3.4. District-Wise Model Performance

On the district level, observed and simulated yields agree well in large parts of the 18 studied states (Figure 6). The correlation coefficient and the index of the agreement, the Root Mean Square Error, the correlation coefficient determination (R2), and the % Root Mean Square Error are associated with crop density. Districts with a rice area fraction of at least 1–5% obtained a better agreement than districts with smaller growing areas, where the yield modeling approach is reliable. Overall, 63% of districts (out of 363) obtained a correlation coefficient and index of agreement larger than 0.5. Districts with at least 5% rice crop density showed higher performance, having 75% of districts (out of 247) with correlation coefficient and index of agreement larger than 0.5.

3.5. Block-Level Validation

We also validated the GBR-derived 500 m yield estimates with reported Maharashtra block-level yields from 2003 to 2015. Model performance is lower at the block level and shows a bias at both margins, underestimating high yields (above 2.5 t/ha) and overestimating low ones (below 1 t/ha), but capturing the slope (r = 0.7) (Figure 7, Table S3).

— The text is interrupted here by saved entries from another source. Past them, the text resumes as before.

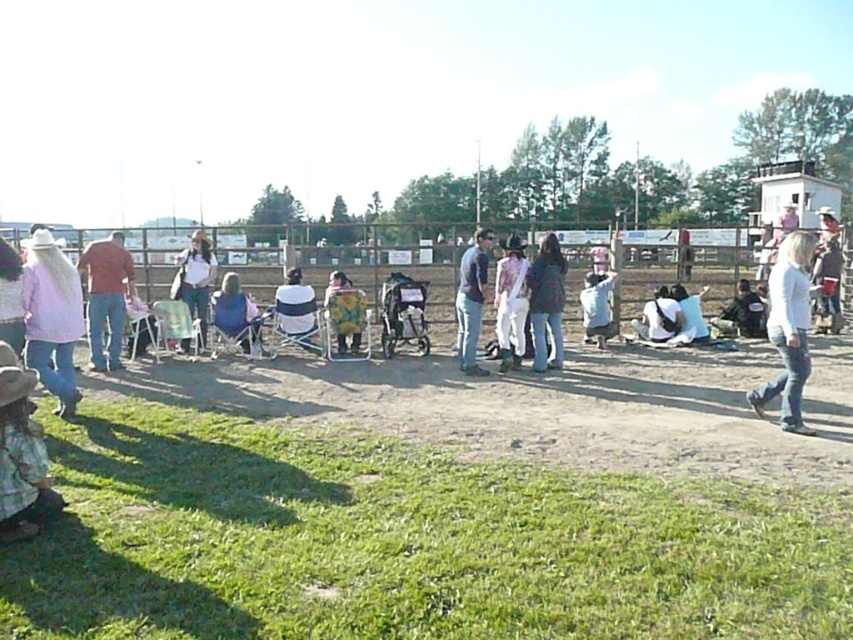 Question: Is denim jacket at center thinner than silver metallic stroller at center?

Choices:
 (A) no
 (B) yes

Answer: (B)

Question: Among these objects, which one is nearest to the camera?

Choices:
 (A) matte brown shirt at center
 (B) blue denim jeans at center

Answer: (B)

Question: Which point is farther to the camera?

Choices:
 (A) floral fabric pants at center
 (B) blue fabric chair at center

Answer: (B)

Question: Is white striped shirt at center closer to the viewer compared to white cotton shirt at center?

Choices:
 (A) no
 (B) yes

Answer: (B)

Question: Which object is farther from the camera taking this photo?

Choices:
 (A) pastel pink sweater at left
 (B) floral fabric pants at center
 (C) denim jacket at center

Answer: (C)

Question: Does white cotton shirt at right lie behind blue fabric chair at center?

Choices:
 (A) yes
 (B) no

Answer: (B) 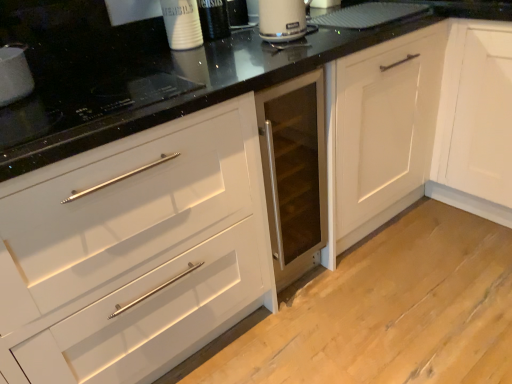 Question: From the image's perspective, is white matte cabinet at center located beneath black glass cooktop at upper left, marked as the second appliance in a left-to-right arrangement?

Choices:
 (A) no
 (B) yes

Answer: (A)

Question: Does white matte cabinet at center lie in front of black glass cooktop at upper left, marked as the second appliance in a left-to-right arrangement?

Choices:
 (A) yes
 (B) no

Answer: (B)

Question: Is the position of white matte cabinet at center more distant than that of black glass cooktop at upper left, marked as the second appliance in a left-to-right arrangement?

Choices:
 (A) yes
 (B) no

Answer: (A)

Question: Does white matte cabinet at center appear on the right side of black glass cooktop at upper left, marked as the second appliance in a left-to-right arrangement?

Choices:
 (A) yes
 (B) no

Answer: (A)

Question: Considering the relative positions of white matte cabinet at center and black glass cooktop at upper left, which appears as the first appliance when viewed from the right, in the image provided, is white matte cabinet at center to the left of black glass cooktop at upper left, which appears as the first appliance when viewed from the right, from the viewer's perspective?

Choices:
 (A) yes
 (B) no

Answer: (B)

Question: From a real-world perspective, relative to matte black induction cooktop at upper left, marked as the second appliance in a right-to-left arrangement, is white matte cabinet at center vertically above or below?

Choices:
 (A) above
 (B) below

Answer: (B)

Question: In the image, is white matte cabinet at center positioned in front of or behind matte black induction cooktop at upper left, placed as the first appliance when sorted from left to right?

Choices:
 (A) front
 (B) behind

Answer: (B)

Question: Would you say white matte cabinet at center is inside or outside matte black induction cooktop at upper left, placed as the first appliance when sorted from left to right?

Choices:
 (A) inside
 (B) outside

Answer: (B)

Question: Considering the relative positions of white matte cabinet at center and matte black induction cooktop at upper left, marked as the second appliance in a right-to-left arrangement, in the image provided, is white matte cabinet at center to the left or to the right of matte black induction cooktop at upper left, marked as the second appliance in a right-to-left arrangement,?

Choices:
 (A) right
 (B) left

Answer: (A)

Question: Is matte black induction cooktop at upper left, marked as the second appliance in a right-to-left arrangement, inside or outside of white matte cabinet at center?

Choices:
 (A) inside
 (B) outside

Answer: (B)

Question: Considering the positions of point (27, 94) and point (353, 216), is point (27, 94) closer or farther from the camera than point (353, 216)?

Choices:
 (A) closer
 (B) farther

Answer: (A)

Question: Relative to white matte cabinet at center, is matte black induction cooktop at upper left, marked as the second appliance in a right-to-left arrangement, in front or behind?

Choices:
 (A) behind
 (B) front

Answer: (B)

Question: In the image, is matte black induction cooktop at upper left, placed as the first appliance when sorted from left to right, on the left side or the right side of white matte cabinet at center?

Choices:
 (A) right
 (B) left

Answer: (B)

Question: Based on their positions, is black glass cooktop at upper left, which appears as the first appliance when viewed from the right, located to the left or right of matte black induction cooktop at upper left, marked as the second appliance in a right-to-left arrangement?

Choices:
 (A) left
 (B) right

Answer: (B)

Question: In terms of width, does black glass cooktop at upper left, which appears as the first appliance when viewed from the right, look wider or thinner when compared to matte black induction cooktop at upper left, marked as the second appliance in a right-to-left arrangement?

Choices:
 (A) thin
 (B) wide

Answer: (B) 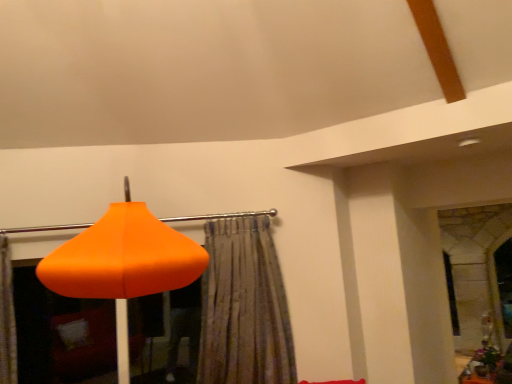 Question: Does textured beige curtain at center have a larger size compared to orange matte lampshade at lower left?

Choices:
 (A) yes
 (B) no

Answer: (B)

Question: Is textured beige curtain at center not inside orange matte lampshade at lower left?

Choices:
 (A) no
 (B) yes

Answer: (A)

Question: From a real-world perspective, is textured beige curtain at center physically above orange matte lampshade at lower left?

Choices:
 (A) yes
 (B) no

Answer: (B)

Question: Does textured beige curtain at center appear on the left side of orange matte lampshade at lower left?

Choices:
 (A) no
 (B) yes

Answer: (A)

Question: Is textured beige curtain at center closer to camera compared to orange matte lampshade at lower left?

Choices:
 (A) no
 (B) yes

Answer: (A)

Question: Would you say textured beige curtain at center contains orange matte lampshade at lower left?

Choices:
 (A) yes
 (B) no

Answer: (B)

Question: From the image's perspective, is wooden textured table at lower right on orange matte lampshade at lower left?

Choices:
 (A) yes
 (B) no

Answer: (B)

Question: Would you say wooden textured table at lower right contains orange matte lampshade at lower left?

Choices:
 (A) yes
 (B) no

Answer: (B)

Question: Can you confirm if wooden textured table at lower right is smaller than orange matte lampshade at lower left?

Choices:
 (A) no
 (B) yes

Answer: (B)

Question: Does wooden textured table at lower right have a lesser height compared to orange matte lampshade at lower left?

Choices:
 (A) yes
 (B) no

Answer: (A)

Question: Is wooden textured table at lower right not inside orange matte lampshade at lower left?

Choices:
 (A) yes
 (B) no

Answer: (A)

Question: Is wooden textured table at lower right to the right of orange matte lampshade at lower left from the viewer's perspective?

Choices:
 (A) no
 (B) yes

Answer: (B)

Question: Can you confirm if orange matte lampshade at lower left is positioned to the left of textured beige curtain at center?

Choices:
 (A) yes
 (B) no

Answer: (A) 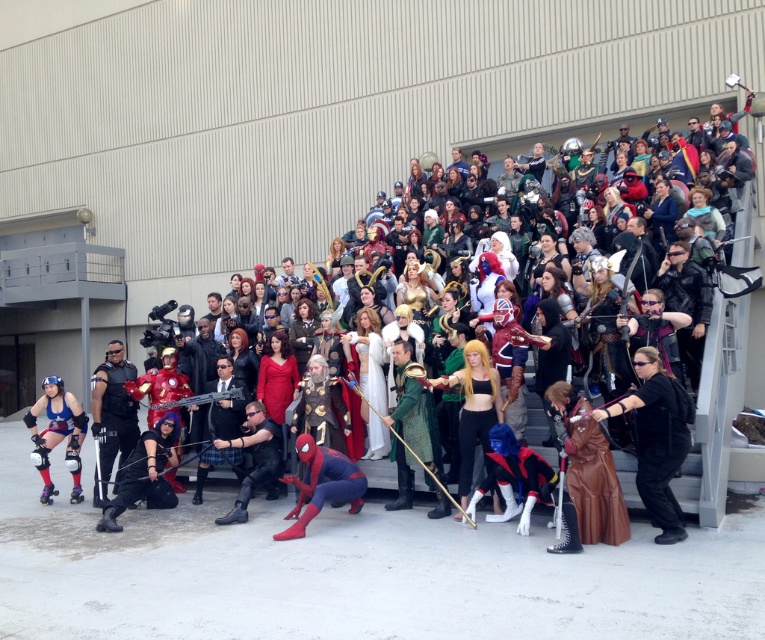 Question: Estimate the real-world distances between objects in this image. Which object is closer to the black matte vest at center?

Choices:
 (A) leather black vest at center
 (B) shiny silver sword at center
 (C) brown leather cape at center-right
 (D) rubberized spandex suit at center

Answer: (A)

Question: In this image, where is rubberized spandex suit at center located relative to leather black vest at center?

Choices:
 (A) below
 (B) above

Answer: (B)

Question: Estimate the real-world distances between objects in this image. Which object is closer to the shiny silver sword at center?

Choices:
 (A) black matte vest at center
 (B) leather black vest at center
 (C) black leather jacket at center

Answer: (B)

Question: Is shiny silver sword at center positioned behind black matte vest at center?

Choices:
 (A) yes
 (B) no

Answer: (B)

Question: Is shiny silver sword at center smaller than black leather jacket at lower right?

Choices:
 (A) no
 (B) yes

Answer: (A)

Question: Which point is closer to the camera?

Choices:
 (A) (116, 436)
 (B) (750, 273)
 (C) (73, 422)
 (D) (285, 516)

Answer: (D) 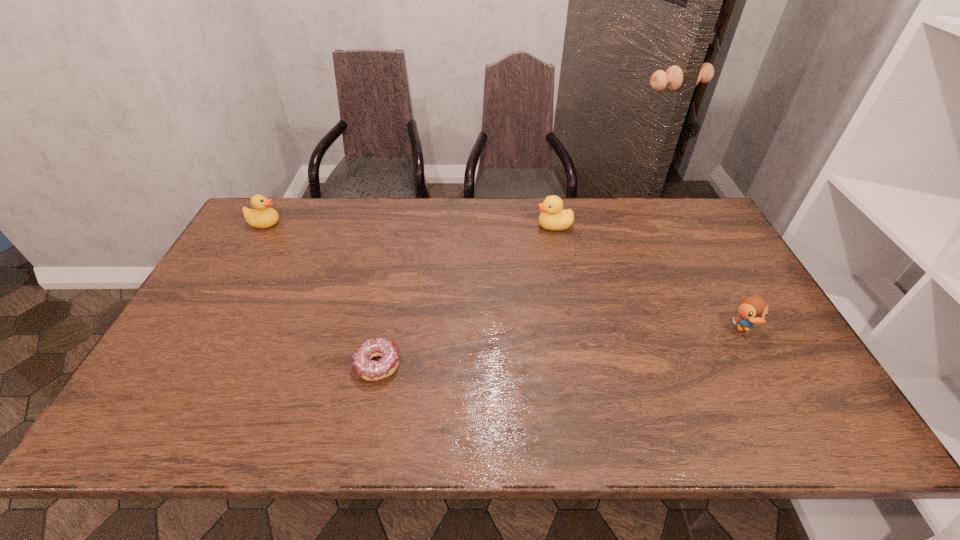 Where is `the leftmost object`? The image size is (960, 540). the leftmost object is located at coordinates (263, 216).

At what (x,y) coordinates should I click in order to perform the action: click on the second duck from left to right. Please return your answer as a coordinate pair (x, y). This screenshot has height=540, width=960. Looking at the image, I should click on (553, 218).

Locate an element on the screen. The width and height of the screenshot is (960, 540). the second nearest object is located at coordinates (752, 309).

Identify the location of the rightmost duck. Image resolution: width=960 pixels, height=540 pixels. (752, 309).

Find the location of `the nearest object`. the nearest object is located at coordinates (372, 370).

In order to click on the shortest object in this screenshot , I will do click(x=372, y=370).

At what (x,y) coordinates should I click in order to perform the action: click on vacant area situated 0.260m at the beak of the leftmost object. Please return your answer as a coordinate pair (x, y). This screenshot has height=540, width=960. Looking at the image, I should click on (358, 224).

Identify the location of vacant area located at the beak of the second object from right to left. (473, 225).

Where is `free location located at the beak of the second object from right to left`? This screenshot has width=960, height=540. free location located at the beak of the second object from right to left is located at coordinates (444, 225).

Where is `vacant space located at the beak of the second object from right to left`? The height and width of the screenshot is (540, 960). vacant space located at the beak of the second object from right to left is located at coordinates click(476, 225). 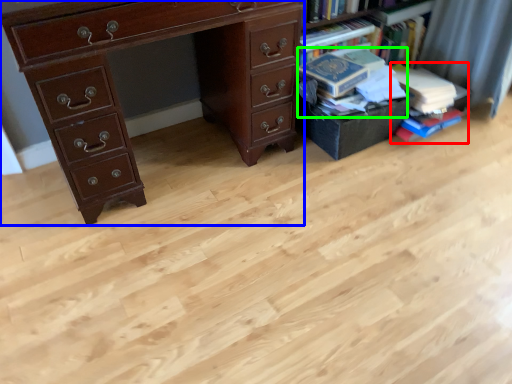 Question: Estimate the real-world distances between objects in this image. Which object is farther from book (highlighted by a red box), chest of drawers (highlighted by a blue box) or book (highlighted by a green box)?

Choices:
 (A) chest of drawers
 (B) book

Answer: (A) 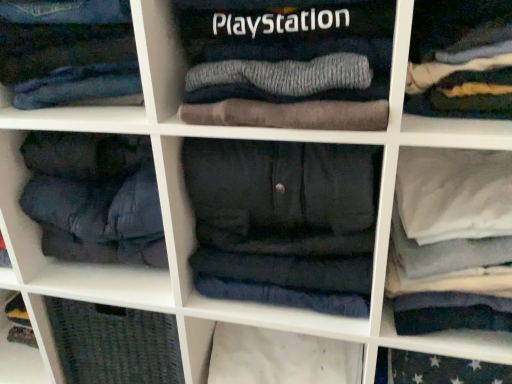 Where is `dark gray fleece pants at center, which is counted as the 2th clothing, starting from the top`? This screenshot has height=384, width=512. dark gray fleece pants at center, which is counted as the 2th clothing, starting from the top is located at coordinates (284, 222).

The height and width of the screenshot is (384, 512). What do you see at coordinates (284, 222) in the screenshot?
I see `dark gray fleece pants at center, which ranks as the first clothing in bottom-to-top order` at bounding box center [284, 222].

The height and width of the screenshot is (384, 512). What do you see at coordinates (68, 53) in the screenshot? I see `denim jeans at upper center, positioned as the first clothing in left-to-right order` at bounding box center [68, 53].

Measure the distance between denim jeans at upper center, the first clothing viewed from the top, and camera.

25.71 inches.

The image size is (512, 384). I want to click on denim jeans at upper center, positioned as the first clothing in left-to-right order, so click(x=68, y=53).

You are a GUI agent. You are given a task and a screenshot of the screen. Output one action in this format:
    pyautogui.click(x=<x>, y=<y>)
    Task: Click on the dark gray fleece pants at center, which is counted as the second clothing, starting from the left
    The height and width of the screenshot is (384, 512).
    Given the screenshot: What is the action you would take?
    pyautogui.click(x=284, y=222)

Visually, is dark gray fleece pants at center, which is counted as the second clothing, starting from the left, positioned to the left or to the right of denim jeans at upper center, the first clothing viewed from the top?

dark gray fleece pants at center, which is counted as the second clothing, starting from the left, is to the right of denim jeans at upper center, the first clothing viewed from the top.

Which object is closer to the camera, dark gray fleece pants at center, which is counted as the second clothing, starting from the left, or denim jeans at upper center, marked as the second clothing in a bottom-to-top arrangement?

denim jeans at upper center, marked as the second clothing in a bottom-to-top arrangement.

Considering the points (199, 241) and (14, 55), which point is behind, point (199, 241) or point (14, 55)?

The point (199, 241) is farther from the camera.

From the image's perspective, which is below, dark gray fleece pants at center, which is counted as the 2th clothing, starting from the top, or denim jeans at upper center, marked as the second clothing in a bottom-to-top arrangement?

dark gray fleece pants at center, which is counted as the 2th clothing, starting from the top, appears lower in the image.

From a real-world perspective, is dark gray fleece pants at center, which ranks as the first clothing in bottom-to-top order, positioned over denim jeans at upper center, the first clothing viewed from the top, based on gravity?

No, from a real-world perspective, dark gray fleece pants at center, which ranks as the first clothing in bottom-to-top order, is not over denim jeans at upper center, the first clothing viewed from the top

Considering the relative sizes of dark gray fleece pants at center, which is counted as the 2th clothing, starting from the top, and denim jeans at upper center, the first clothing viewed from the top, in the image provided, is dark gray fleece pants at center, which is counted as the 2th clothing, starting from the top, thinner than denim jeans at upper center, the first clothing viewed from the top,?

Incorrect, the width of dark gray fleece pants at center, which is counted as the 2th clothing, starting from the top, is not less than that of denim jeans at upper center, the first clothing viewed from the top.

In terms of height, does dark gray fleece pants at center, which is counted as the second clothing, starting from the left, look taller or shorter compared to denim jeans at upper center, marked as the second clothing in a bottom-to-top arrangement?

In the image, dark gray fleece pants at center, which is counted as the second clothing, starting from the left, appears to be taller than denim jeans at upper center, marked as the second clothing in a bottom-to-top arrangement.

Based on the photo, considering the sizes of objects dark gray fleece pants at center, arranged as the 1th clothing when viewed from the right, and denim jeans at upper center, the first clothing viewed from the top, in the image provided, who is bigger, dark gray fleece pants at center, arranged as the 1th clothing when viewed from the right, or denim jeans at upper center, the first clothing viewed from the top,?

With larger size is dark gray fleece pants at center, arranged as the 1th clothing when viewed from the right.

Would you say denim jeans at upper center, positioned as the first clothing in left-to-right order, is part of dark gray fleece pants at center, which is counted as the second clothing, starting from the left,'s contents?

No, denim jeans at upper center, positioned as the first clothing in left-to-right order, is located outside of dark gray fleece pants at center, which is counted as the second clothing, starting from the left.

Does dark gray fleece pants at center, arranged as the 1th clothing when viewed from the right, touch denim jeans at upper center, which ranks as the second clothing in right-to-left order?

No, dark gray fleece pants at center, arranged as the 1th clothing when viewed from the right, is not beside denim jeans at upper center, which ranks as the second clothing in right-to-left order.

Is dark gray fleece pants at center, arranged as the 1th clothing when viewed from the right, turned away from denim jeans at upper center, marked as the second clothing in a bottom-to-top arrangement?

dark gray fleece pants at center, arranged as the 1th clothing when viewed from the right, is not turned away from denim jeans at upper center, marked as the second clothing in a bottom-to-top arrangement.

Find the location of `clothing above the dark gray fleece pants at center, arranged as the 1th clothing when viewed from the right (from the image's perspective)`. clothing above the dark gray fleece pants at center, arranged as the 1th clothing when viewed from the right (from the image's perspective) is located at coordinates pos(68,53).

Which object is positioned more to the right, denim jeans at upper center, positioned as the first clothing in left-to-right order, or dark gray fleece pants at center, which is counted as the 2th clothing, starting from the top?

From the viewer's perspective, dark gray fleece pants at center, which is counted as the 2th clothing, starting from the top, appears more on the right side.

Does denim jeans at upper center, the first clothing viewed from the top, lie behind dark gray fleece pants at center, which is counted as the second clothing, starting from the left?

No, denim jeans at upper center, the first clothing viewed from the top, is in front of dark gray fleece pants at center, which is counted as the second clothing, starting from the left.

Between point (99, 2) and point (240, 181), which one is positioned behind?

Positioned behind is point (240, 181).

From the image's perspective, is denim jeans at upper center, positioned as the first clothing in left-to-right order, above or below dark gray fleece pants at center, which is counted as the 2th clothing, starting from the top?

Based on their image positions, denim jeans at upper center, positioned as the first clothing in left-to-right order, is located above dark gray fleece pants at center, which is counted as the 2th clothing, starting from the top.

From a real-world perspective, is denim jeans at upper center, the first clothing viewed from the top, positioned above or below dark gray fleece pants at center, arranged as the 1th clothing when viewed from the right?

denim jeans at upper center, the first clothing viewed from the top, is above dark gray fleece pants at center, arranged as the 1th clothing when viewed from the right.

3.6. Out of Sample Validation

We used the 2016 and 2017 district-wise observed yields to validate the models trained on 2003–2015 independently. The results (Figure 8) indicate that the model estimation can robustly be extrapolated to independent data in adjacent years. Notably, though, performance in 2017 decreases slightly when compared to 2016.

4. Discussion

4.1. Data and Model Quality

In terms of availability of observed yields (training data) for regional-level yield assessment models, India has sufficient observations (district-level) except East Central India (Chhatisgarh, Orrisa, Jharkhand, and Bihar) and Central India (Madhya Pradesh and Maharashtra). However, for field-level yield assessments, ground-level observations would be appreciable. Nevertheless, this downscaling approach could be a bridge to set regional-level observations for large-scale moderate-resolution (500 m) outcomes. Considering remote sensing data, global maps of LAI derived from the MODIS reflectance data are an essential resource in global change studies, but errors/outliers in the product must be characterized and well understood. Some of the LAI images were not usable due to high standard deviations of band reflectance, probably due to the combination of images with different atmospheric conditions and cloud cover that could not be detected [41]. Nevertheless, the utilization of crop masks/filtering techniques (Section 2.5) and multiple time-steps in the model development could be a partial solution for atmospheric disturbance such as cloud cover and non-selective scattering due to water droplets and large dust particles. In the matter of spatial resolution, we used 500 m spatial resolution even with the availability of higher resolution data such as Sentinel (~10 m) and Landsat (~30 m) for the following reasons: (a)There is a strong limitation of observed data to train/validate models at higher resolution. (b)A similarly high resolved crop classification (land use map) at the national scale is not available. (c)Short historical coverage of Sentinel (only from 2015) and limitation of cloud-free images in Landsat due to longer revisit times (30 m).
Considering the chosen algorithmic approach, recent studies reported [42,43,44] that GBR is one of the best predictive modeling approaches in deriving crop and soil inventories using vegetation, soil, and terrain information. This is because GBR can optimize on different loss functions and provides several hyperparameter tuning options that make the function fit very flexible and requires no data pre-processing [31,45]. Also, boosted trees can handle missing values/outliers by creating surrogate splits that behave like the split containing missing observations [46], which helps for missing LAI data. However, boosted models are sensitive to the number of observations in the predictive modeling approach, and it requires more training data than other linear and ML approaches [47]. Also, boosted trees are very susceptible to overfitting, as the boosting algorithm focuses on smaller subsets of the data in later iterations [48]. Efficient implementations of gradient tree boosting have a large number of hyperparameters. This renders the optimal tuning of the model challenging due to the high dimensional configuration space [49]. Therefore, to avoid over-fitting, reduce computational time, and create better predictive models, we chose the approach of multiple layers of out-of-sample testing for this study. Many machine approaches such as Random Forest, Support Vector Machine, Neural Network, etc., are suitable for classification and clustering. In terms of the predictive modeling approach, GBR is the most suitable approach compared to other machine learning approaches [50]. Additionally, we also developed linear models for each state and compared them with GBR models. Linear and GBR models were developed with 80% input data and applied on test data (remaining 20%) as predictive models. The R2 values of the GBR models with the test data were an average of 220% higher than the linear models (Figure S5 and Table S5). This shows that there is a skill in GBR models compared to the linear models.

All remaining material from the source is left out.